═══ DATA UNDER STUDY

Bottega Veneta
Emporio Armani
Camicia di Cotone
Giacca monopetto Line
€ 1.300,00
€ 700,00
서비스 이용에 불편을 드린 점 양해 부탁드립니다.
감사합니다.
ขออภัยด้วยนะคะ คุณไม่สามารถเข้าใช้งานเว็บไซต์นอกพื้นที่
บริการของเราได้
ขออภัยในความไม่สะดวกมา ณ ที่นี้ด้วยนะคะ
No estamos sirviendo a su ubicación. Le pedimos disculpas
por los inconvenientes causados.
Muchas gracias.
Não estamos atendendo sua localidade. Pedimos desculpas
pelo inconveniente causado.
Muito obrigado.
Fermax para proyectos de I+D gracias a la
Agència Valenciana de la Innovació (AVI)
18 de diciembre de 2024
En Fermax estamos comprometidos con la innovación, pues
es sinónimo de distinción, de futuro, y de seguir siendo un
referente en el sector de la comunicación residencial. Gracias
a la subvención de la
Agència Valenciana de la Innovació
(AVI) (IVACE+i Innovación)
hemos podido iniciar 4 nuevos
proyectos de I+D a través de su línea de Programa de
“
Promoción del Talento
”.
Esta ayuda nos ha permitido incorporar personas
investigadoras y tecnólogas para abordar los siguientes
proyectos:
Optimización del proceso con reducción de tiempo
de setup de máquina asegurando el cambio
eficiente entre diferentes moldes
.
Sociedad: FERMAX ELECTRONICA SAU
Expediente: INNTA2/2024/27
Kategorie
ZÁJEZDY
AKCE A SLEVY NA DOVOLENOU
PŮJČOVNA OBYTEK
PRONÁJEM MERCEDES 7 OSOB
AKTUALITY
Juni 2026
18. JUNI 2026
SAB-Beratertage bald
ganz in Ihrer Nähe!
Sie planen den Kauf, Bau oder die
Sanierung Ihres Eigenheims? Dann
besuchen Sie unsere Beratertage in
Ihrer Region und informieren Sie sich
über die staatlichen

══════
═══ DATA UNDER STUDY

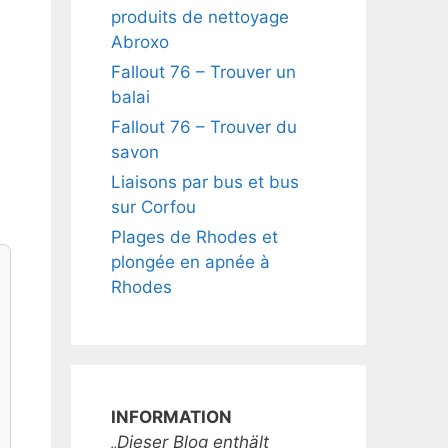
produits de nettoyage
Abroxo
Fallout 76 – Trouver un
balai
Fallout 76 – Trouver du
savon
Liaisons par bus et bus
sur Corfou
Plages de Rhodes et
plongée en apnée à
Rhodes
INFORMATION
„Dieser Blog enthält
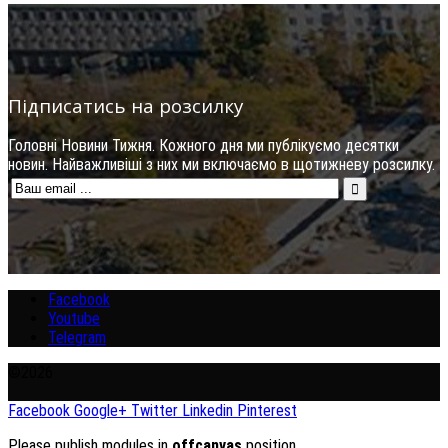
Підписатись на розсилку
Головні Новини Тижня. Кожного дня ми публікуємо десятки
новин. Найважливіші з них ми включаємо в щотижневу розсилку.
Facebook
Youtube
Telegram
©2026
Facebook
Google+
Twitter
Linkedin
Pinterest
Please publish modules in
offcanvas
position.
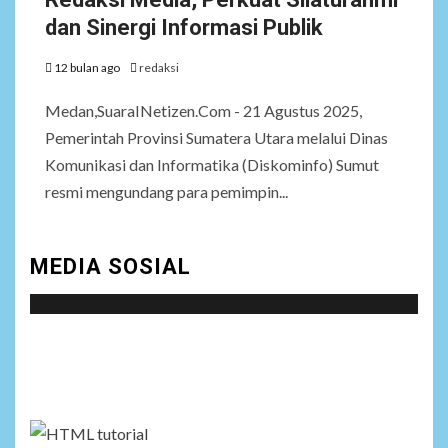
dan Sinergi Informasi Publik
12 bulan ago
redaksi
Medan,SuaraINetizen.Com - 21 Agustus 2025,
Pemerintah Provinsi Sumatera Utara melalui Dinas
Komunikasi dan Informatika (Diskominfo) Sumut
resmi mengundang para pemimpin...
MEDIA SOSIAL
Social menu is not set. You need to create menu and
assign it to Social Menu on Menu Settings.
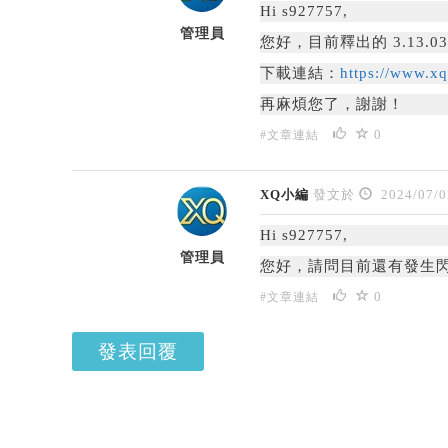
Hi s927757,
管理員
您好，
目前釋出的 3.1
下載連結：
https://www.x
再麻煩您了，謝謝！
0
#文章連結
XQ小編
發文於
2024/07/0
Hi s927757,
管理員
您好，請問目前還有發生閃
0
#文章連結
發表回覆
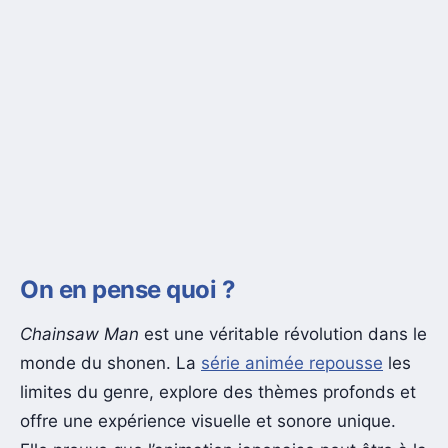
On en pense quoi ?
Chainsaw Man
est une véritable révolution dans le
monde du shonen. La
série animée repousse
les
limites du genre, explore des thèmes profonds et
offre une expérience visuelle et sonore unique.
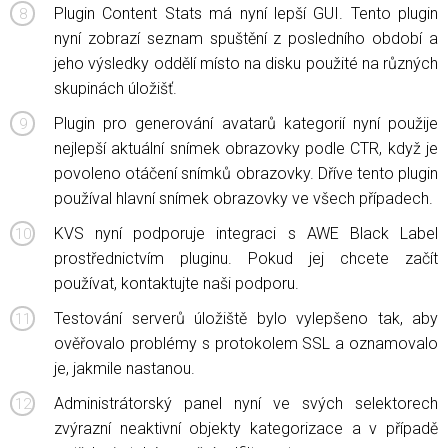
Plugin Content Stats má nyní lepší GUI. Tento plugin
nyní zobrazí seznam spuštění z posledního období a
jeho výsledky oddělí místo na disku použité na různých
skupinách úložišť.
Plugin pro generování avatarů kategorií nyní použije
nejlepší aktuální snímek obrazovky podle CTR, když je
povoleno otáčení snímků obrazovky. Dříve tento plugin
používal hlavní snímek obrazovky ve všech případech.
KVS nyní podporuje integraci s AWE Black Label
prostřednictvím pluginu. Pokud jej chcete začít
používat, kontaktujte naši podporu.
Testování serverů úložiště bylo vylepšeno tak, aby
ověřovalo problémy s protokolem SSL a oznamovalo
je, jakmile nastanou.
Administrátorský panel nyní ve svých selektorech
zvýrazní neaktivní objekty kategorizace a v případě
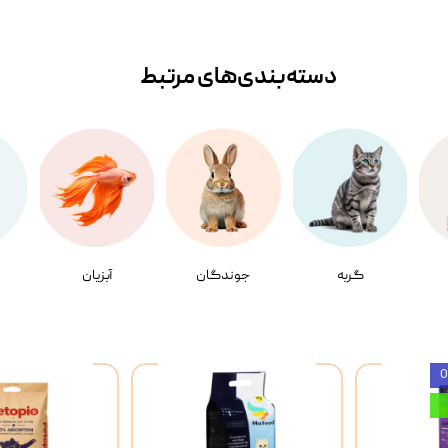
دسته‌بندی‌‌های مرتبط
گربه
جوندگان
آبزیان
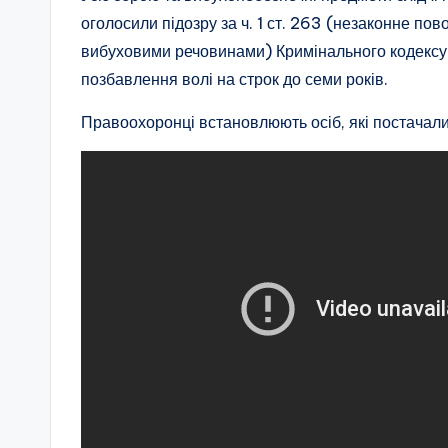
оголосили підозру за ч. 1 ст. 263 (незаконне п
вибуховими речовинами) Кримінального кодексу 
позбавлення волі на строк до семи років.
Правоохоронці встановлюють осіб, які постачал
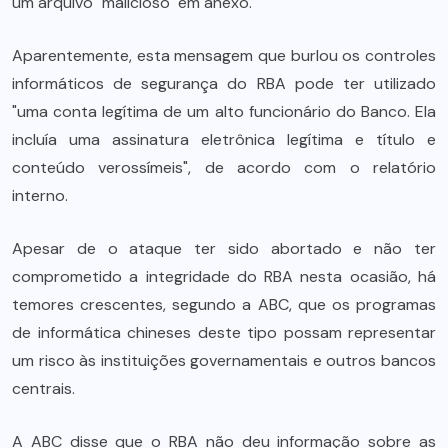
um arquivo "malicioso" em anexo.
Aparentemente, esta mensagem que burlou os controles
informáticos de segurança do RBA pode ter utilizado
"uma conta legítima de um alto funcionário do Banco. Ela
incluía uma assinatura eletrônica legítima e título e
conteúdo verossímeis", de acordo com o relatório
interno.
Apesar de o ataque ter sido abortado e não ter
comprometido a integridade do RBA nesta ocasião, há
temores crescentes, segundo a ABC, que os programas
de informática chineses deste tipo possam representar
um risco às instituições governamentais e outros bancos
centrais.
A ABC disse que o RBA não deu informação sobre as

══════

• _WHAT THE EXERCISE ASKS_
In the records above, find the line with "assign it to Social Menu on Menu Settings.". Print exactly from there through the line with "povoleno otáčení snímků", minus the pictures.

• _SOLUTION FOR THIS PROBLEM_
assign it to Social Menu on Menu Settings.
Hi s927757,
管理員
您好，
目前釋出的 3.1
下載連結：
https://www.x
再麻煩您了，謝謝！
0
#文章連結
XQ小編
發文於
2024/07/0
Hi s927757,
管理員
您好，請問目前還有發生閃
0
#文章連結
發表回覆
On en pense quoi ?
Chainsaw Man
est une véritable révolution dans le
monde du shonen. La
série animée repousse
les
limites du genre, explore des thèmes profonds et
offre une expérience visuelle et sonore unique.
Plugin Content Stats má nyní lepší GUI. Tento plugin
nyní zobrazí seznam spuštění z posledního období a
jeho výsledky oddělí místo na disku použité na různých
skupinách úložišť.
Plugin pro generování avatarů kategorií nyní použije
nejlepší aktuální snímek obrazovky podle CTR, když je
povoleno otáčení snímků obrazovky. Dříve tento plugin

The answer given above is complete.